■ **WHAT THE TASK REQUIRES**
Report, from the records below, every line where the word "сотрудников" appears.

■ **THE RECORDS**
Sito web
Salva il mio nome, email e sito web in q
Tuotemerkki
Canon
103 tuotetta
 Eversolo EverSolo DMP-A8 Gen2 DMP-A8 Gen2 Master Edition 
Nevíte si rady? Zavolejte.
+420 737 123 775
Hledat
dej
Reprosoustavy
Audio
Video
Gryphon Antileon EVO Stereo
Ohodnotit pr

--

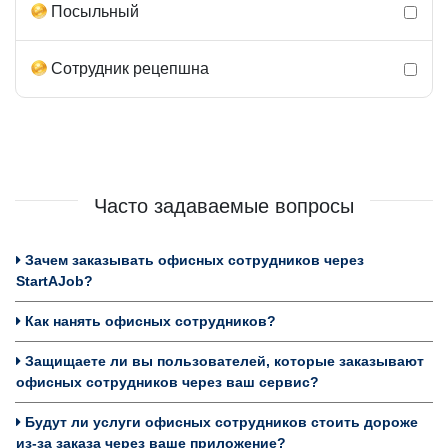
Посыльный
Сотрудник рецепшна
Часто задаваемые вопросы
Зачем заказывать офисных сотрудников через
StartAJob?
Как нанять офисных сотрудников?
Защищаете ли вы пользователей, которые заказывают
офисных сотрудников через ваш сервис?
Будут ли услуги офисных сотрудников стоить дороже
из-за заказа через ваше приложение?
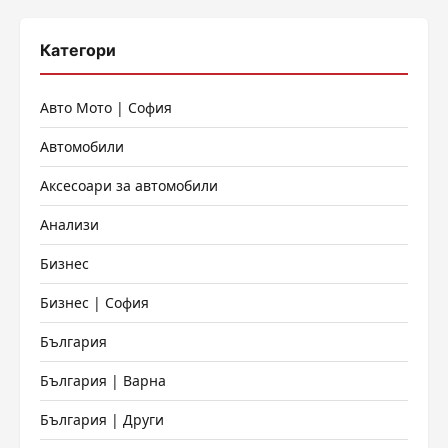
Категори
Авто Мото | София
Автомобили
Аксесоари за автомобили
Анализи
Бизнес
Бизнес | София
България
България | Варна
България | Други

==

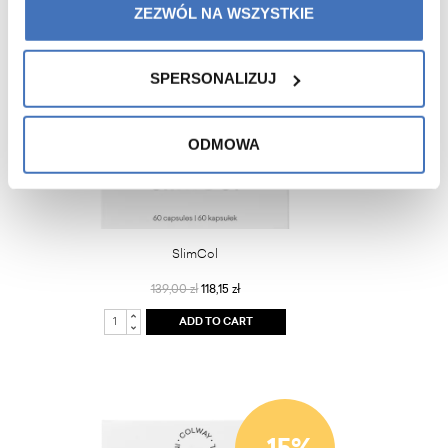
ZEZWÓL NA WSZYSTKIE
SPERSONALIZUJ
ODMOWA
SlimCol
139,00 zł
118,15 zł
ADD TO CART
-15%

■ **FINISHED TASK**
Зачем заказывать офисных сотрудников через
Как нанять офисных сотрудников?
офисных сотрудников через ваш сервис?
Будут ли услуги офисных сотрудников стоить дороже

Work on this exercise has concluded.